“Client Headlines NOT News Headlines”

We recently met with a fund manager who has over 25 years’ experience in the industry and we asked him what his outlook was for 2020.  He proceeded to rattle off a number of global factors that could impact markets and the economy such as trade wars with China, Brexit fall-out, negative interest rate environments in Europe and Japan, US Presidential elections, Coronavirus effects on China’s GDP, Middle Eastern conflict, and North Korea resurfacing just to name a few.  Wow, ok let’s take a deep breath.  We’ve heard about all these issues but when they get listed out in a string of potential threats to the global economy it’s easy to become overwhelmed and take a defensive posture.
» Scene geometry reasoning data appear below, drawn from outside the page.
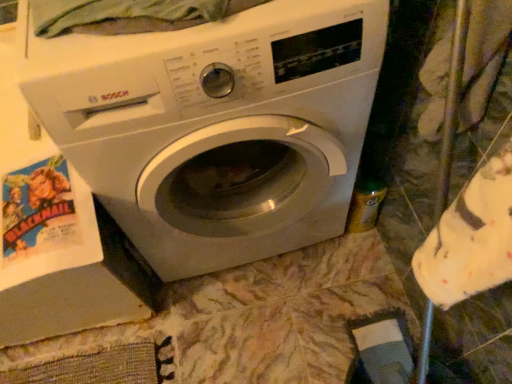 Identify the location of white glossy washing machine at center. (216, 126).

What do you see at coordinates (216, 126) in the screenshot?
I see `white glossy washing machine at center` at bounding box center [216, 126].

The image size is (512, 384). What are the coordinates of `white glossy washing machine at center` in the screenshot? It's located at (216, 126). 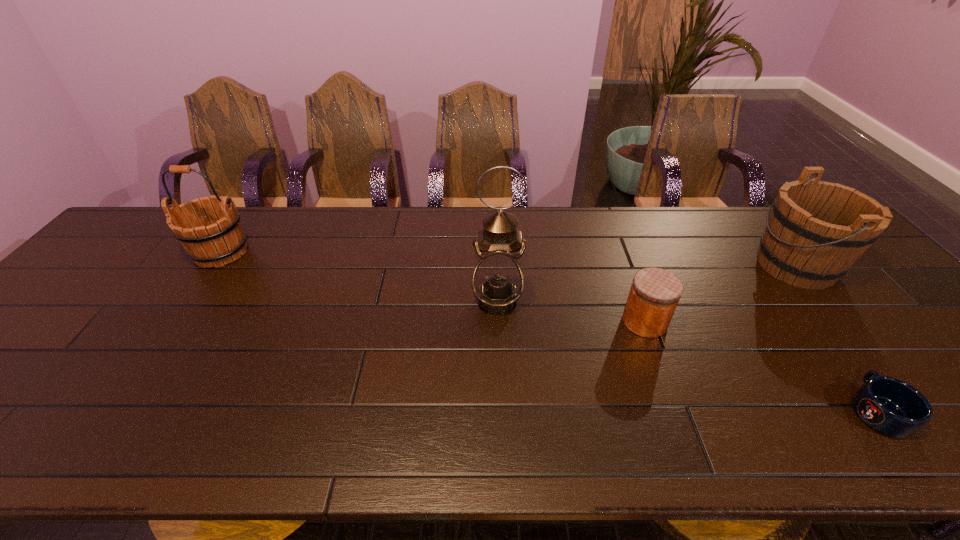 The image size is (960, 540). Identify the location of free space between the left wine bucket and the second shortest object. (433, 287).

Locate an element on the screen. The image size is (960, 540). vacant space that is in between the second shortest object and the shortest object is located at coordinates (761, 366).

Point out which object is positioned as the third nearest to the oil lamp. Please provide its 2D coordinates. Your answer should be formatted as a tuple, i.e. [(x, y)], where the tuple contains the x and y coordinates of a point satisfying the conditions above.

[(817, 230)]

Where is `object that can be found as the fourth closest to the nearest object`? The height and width of the screenshot is (540, 960). object that can be found as the fourth closest to the nearest object is located at coordinates (223, 241). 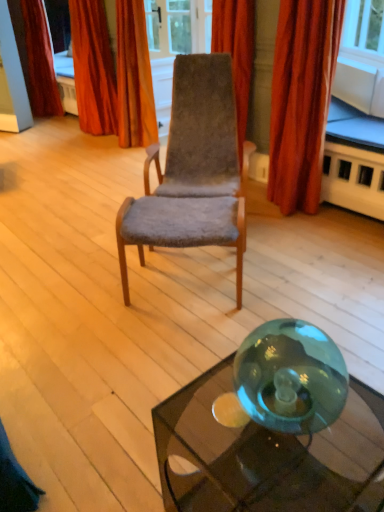 Question: Could you tell me if velvet-like orange curtain at upper center, marked as the second curtain in a right-to-left arrangement, is facing velvet brown chair at center?

Choices:
 (A) yes
 (B) no

Answer: (B)

Question: Is velvet brown chair at center a part of velvet-like orange curtain at upper center, marked as the second curtain in a right-to-left arrangement?

Choices:
 (A) yes
 (B) no

Answer: (B)

Question: Does velvet-like orange curtain at upper center, marked as the second curtain in a right-to-left arrangement, have a smaller size compared to velvet brown chair at center?

Choices:
 (A) no
 (B) yes

Answer: (B)

Question: Is velvet-like orange curtain at upper center, acting as the 3th curtain starting from the left, looking in the opposite direction of velvet brown chair at center?

Choices:
 (A) yes
 (B) no

Answer: (B)

Question: From a real-world perspective, is velvet-like orange curtain at upper center, acting as the 3th curtain starting from the left, positioned under velvet brown chair at center based on gravity?

Choices:
 (A) no
 (B) yes

Answer: (A)

Question: Are velvet-like orange curtain at upper center, marked as the second curtain in a right-to-left arrangement, and velvet brown chair at center making contact?

Choices:
 (A) yes
 (B) no

Answer: (B)

Question: Is transparent glass table at lower right, the second table ordered from the bottom, not inside velvet-like red curtain at upper left, positioned as the third curtain in right-to-left order?

Choices:
 (A) no
 (B) yes

Answer: (B)

Question: From a real-world perspective, is transparent glass table at lower right, the 2th table viewed from the left, on top of velvet-like red curtain at upper left, positioned as the third curtain in right-to-left order?

Choices:
 (A) no
 (B) yes

Answer: (A)

Question: Could velvet-like red curtain at upper left, positioned as the third curtain in right-to-left order, be considered to be inside transparent glass table at lower right, the second table viewed from the front?

Choices:
 (A) yes
 (B) no

Answer: (B)

Question: Does transparent glass table at lower right, which is counted as the first table, starting from the right, have a smaller size compared to velvet-like red curtain at upper left, positioned as the third curtain in right-to-left order?

Choices:
 (A) no
 (B) yes

Answer: (B)

Question: Is transparent glass table at lower right, which is counted as the first table, starting from the right, next to velvet-like red curtain at upper left, which appears as the 2th curtain when viewed from the left, and touching it?

Choices:
 (A) no
 (B) yes

Answer: (A)

Question: From the image's perspective, is transparent glass table at lower right, the second table viewed from the front, on velvet-like red curtain at upper left, positioned as the third curtain in right-to-left order?

Choices:
 (A) yes
 (B) no

Answer: (B)

Question: Would you say velvet-like orange curtain at upper center, acting as the 3th curtain starting from the left, contains velvet-like red curtain at right, the 4th curtain viewed from the left?

Choices:
 (A) no
 (B) yes

Answer: (A) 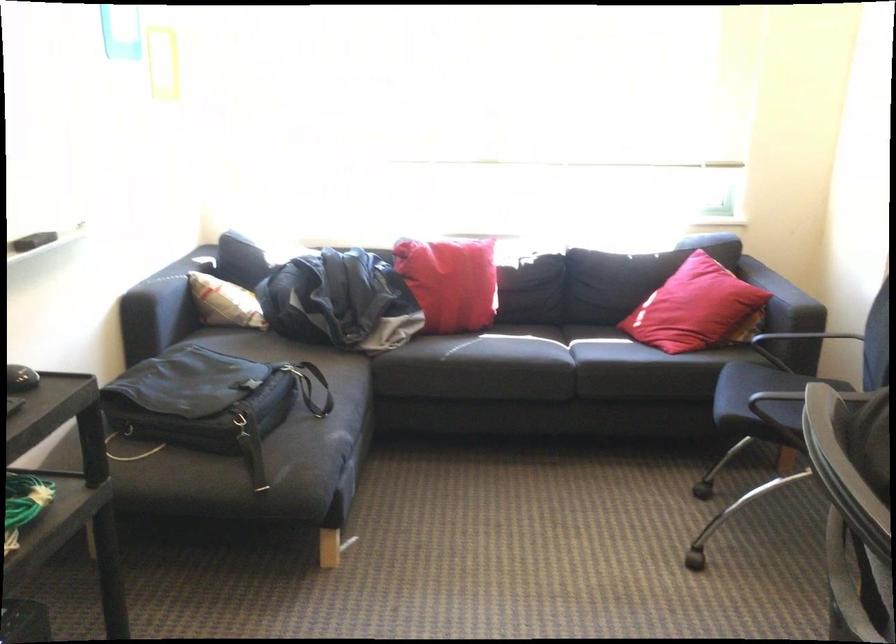 Find the location of a particular element. black chair sitting surface is located at coordinates (757, 395). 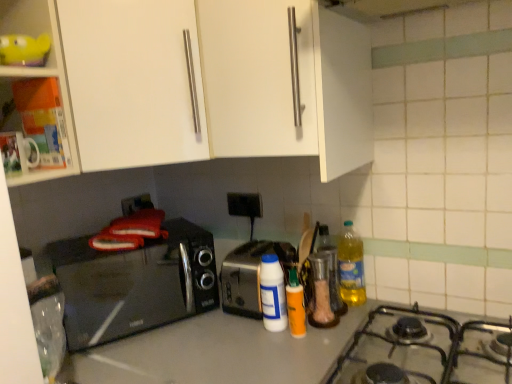 At what (x,y) coordinates should I click in order to perform the action: click on free spot in front of orange matte bottle at center, the second bottle from the right. Please return your answer as a coordinate pair (x, y). Looking at the image, I should click on (291, 356). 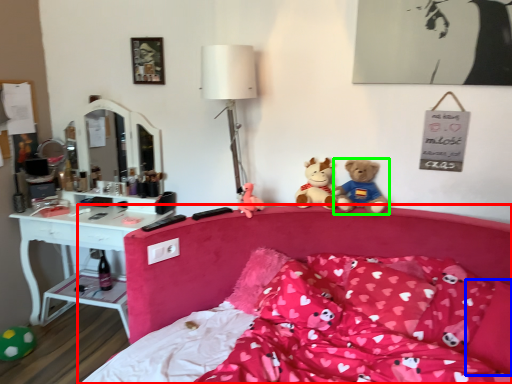 Question: Considering the real-world distances, which object is farthest from bed (highlighted by a red box)? pillow (highlighted by a blue box) or teddy bear (highlighted by a green box)?

Choices:
 (A) pillow
 (B) teddy bear

Answer: (A) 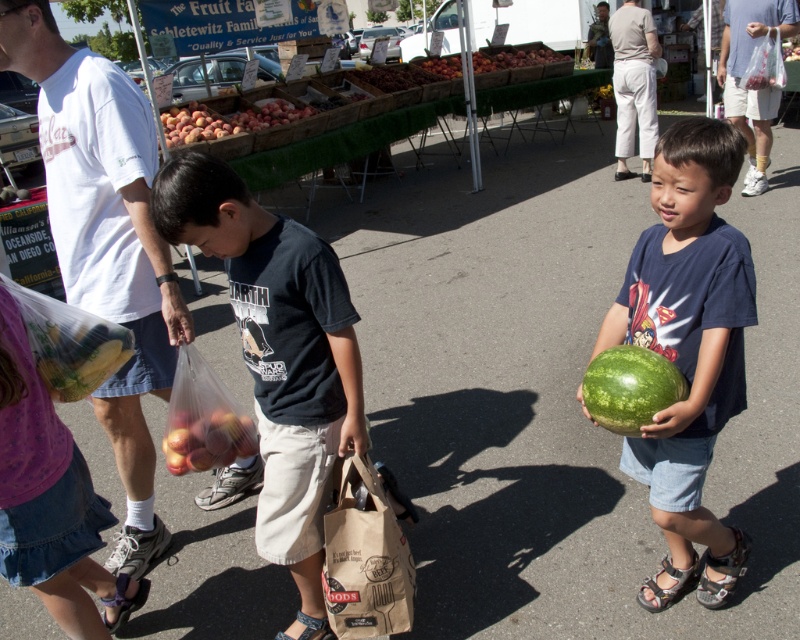 Does brown paper bag at lower center have a lesser width compared to brown fabric sandal at lower left?

No.

Does brown paper bag at lower center lie in front of brown fabric sandal at lower left?

Yes, brown paper bag at lower center is closer to the viewer.

You are a GUI agent. You are given a task and a screenshot of the screen. Output one action in this format:
    pyautogui.click(x=<x>, y=<y>)
    Task: Click on the brown paper bag at lower center
    The width and height of the screenshot is (800, 640).
    Given the screenshot: What is the action you would take?
    pyautogui.click(x=364, y=556)

This screenshot has width=800, height=640. What do you see at coordinates (278, 355) in the screenshot? I see `dark blue t-shirt at center` at bounding box center [278, 355].

Is dark blue t-shirt at center thinner than shiny red apples at lower left?

No.

The image size is (800, 640). Find the location of `dark blue t-shirt at center`. dark blue t-shirt at center is located at coordinates (278, 355).

Is brown paper bag at lower center positioned before multicolored fabric sandal at lower right?

That is True.

Does brown paper bag at lower center appear over multicolored fabric sandal at lower right?

Indeed, brown paper bag at lower center is positioned over multicolored fabric sandal at lower right.

You are a GUI agent. You are given a task and a screenshot of the screen. Output one action in this format:
    pyautogui.click(x=<x>, y=<y>)
    Task: Click on the brown paper bag at lower center
    
    Given the screenshot: What is the action you would take?
    pyautogui.click(x=364, y=556) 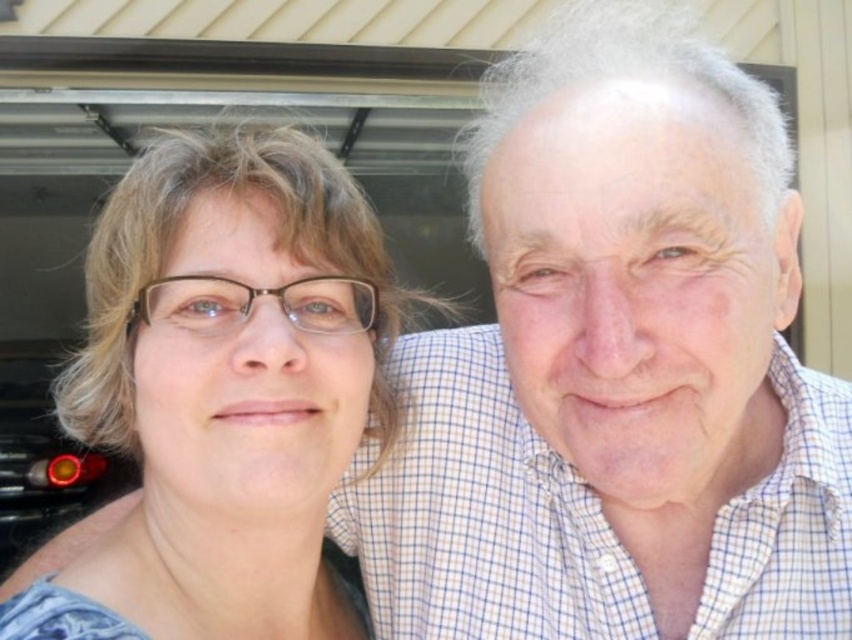 Looking at this image, you are a photographer trying to capture a photo of the matte blue shirt at center and the matte red taillight at lower left. Which object is located to the right of the other?

The matte blue shirt at center is positioned on the right side of the matte red taillight at lower left.

Based on the scene description, how far apart are the two individuals wearing the matte blue shirt at center and the checkered shirt with small squares?

The two individuals are 19.20 inches apart.

Based on the scene description, which object is taller between the matte blue shirt at center and the matte red taillight at lower left?

The matte red taillight at lower left is taller than the matte blue shirt at center. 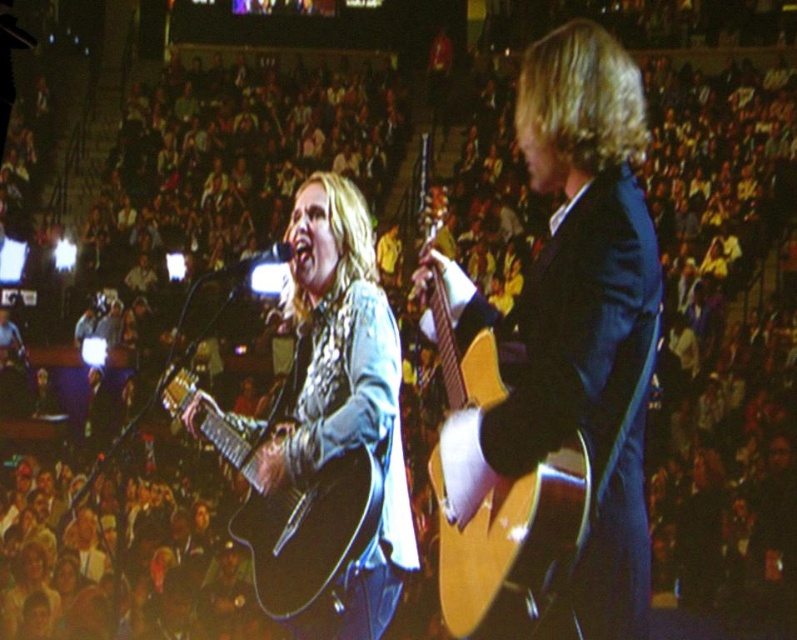 You are a stagehand who needs to adjust the microphone stands so that both performers can reach their respective guitars comfortably. Since the shiny brown guitar at center is taller than the matte black acoustic guitar at center, which microphone stand should be placed higher?

The microphone stand for the performer with the shiny brown guitar at center should be placed higher because the shiny brown guitar at center is taller than the matte black acoustic guitar at center, allowing the performer to reach it comfortably.

You are a photographer in the audience at the concert. You want to capture a closeup of the matte black guitar at center. Given that your camera can only focus on objects within a 0.5 unit radius from the point you select, and you choose the point at coordinates point (344, 396), will the matte black guitar at center be in focus?

The point (344, 396) corresponds to the matte black guitar at center. Since the focus radius is 0.5 units, the guitar will be within the focus area as the point is exactly at its location. Therefore, the matte black guitar at center will be in focus.

You are a stagehand who needs to place both the shiny brown guitar at center and the matte black guitar at center into a storage case. The case can only fit one guitar at a time. Which guitar requires a wider storage case?

The shiny brown guitar at center requires a wider storage case because its width surpasses that of the matte black guitar at center. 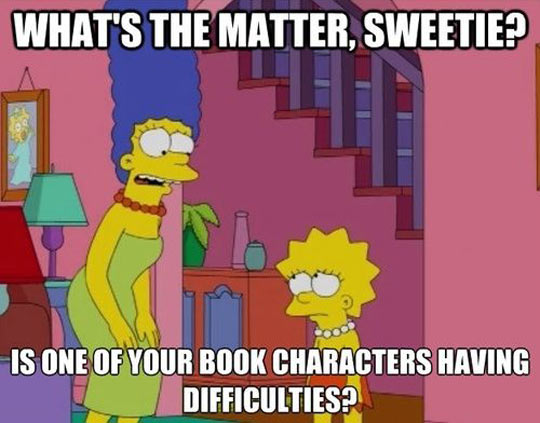 Locate an element on the screen. stairs is located at coordinates (403, 229). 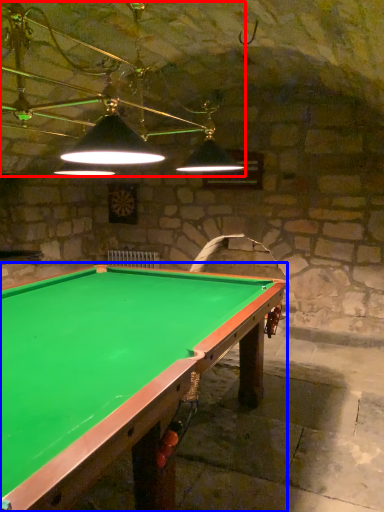 Question: Which object is further to the camera taking this photo, lamp (highlighted by a red box) or billiard table (highlighted by a blue box)?

Choices:
 (A) lamp
 (B) billiard table

Answer: (A) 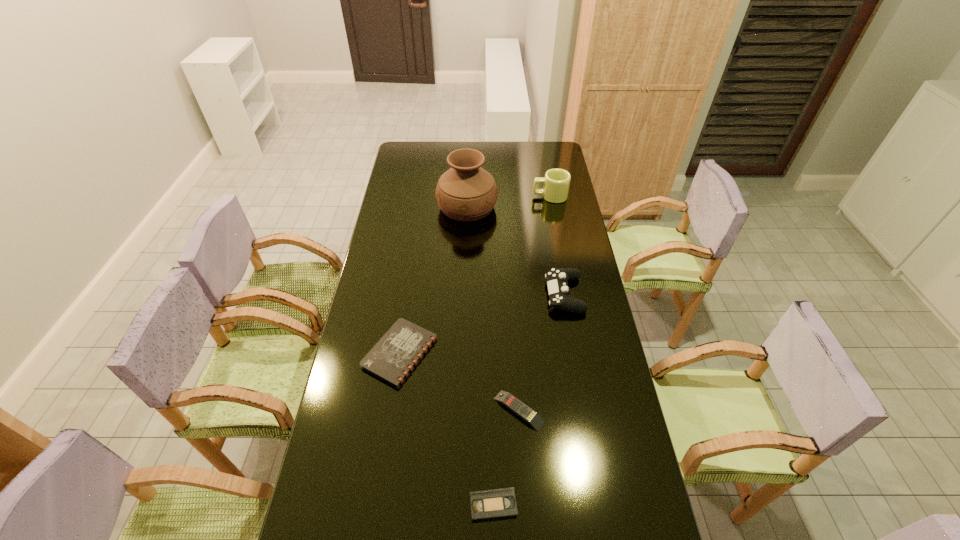 Identify the location of vacant space located 0.120m with the handle on the side of the mug. (507, 197).

Image resolution: width=960 pixels, height=540 pixels. I want to click on free space located 0.250m with the handle on the side of the mug, so click(479, 197).

Where is `free location located on the surface of the fourth shortest object`? This screenshot has height=540, width=960. free location located on the surface of the fourth shortest object is located at coordinates (525, 294).

Identify the location of vacant position located 0.110m on the surface of the fourth shortest object. (516, 294).

Find the location of `vacant position located on the surface of the fourth shortest object`. vacant position located on the surface of the fourth shortest object is located at coordinates tap(495, 294).

This screenshot has height=540, width=960. What are the coordinates of `blank space located 0.380m on the back of the notebook` in the screenshot? It's located at (416, 249).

However, after stating all these things he proceeded to state that equity markets are still projecting growth, and that his own investment style won’t change because his personal goals haven’t changed.  Interesting that despite the volatile news headlines he didn’t plan on changing much about his investment philosophy.  This tension between news headlines and client headlines (goals) is what we will explore in this post.

What are you Consuming?

When we constantly watch news headlines it’s very easy to get caught up in them and assume that we are certainly headed towards WWIII.  Most of the financial, political, and economic news of the day tilts toward the negative because that is what attracts people’s attention.  Many investors (both professional and non-professional) get shaken up by this news and in extreme cases make the decision to move portions or all their investments from stocks to bonds or cash.   What and who we surround ourselves with leads to the thoughts we give credibility to and the actions we take.  This isn’t to say we should assume everything will always be rainbows and sunshine, but it’s so important to see the news headlines of the day through the lens of our personal circumstances and goals.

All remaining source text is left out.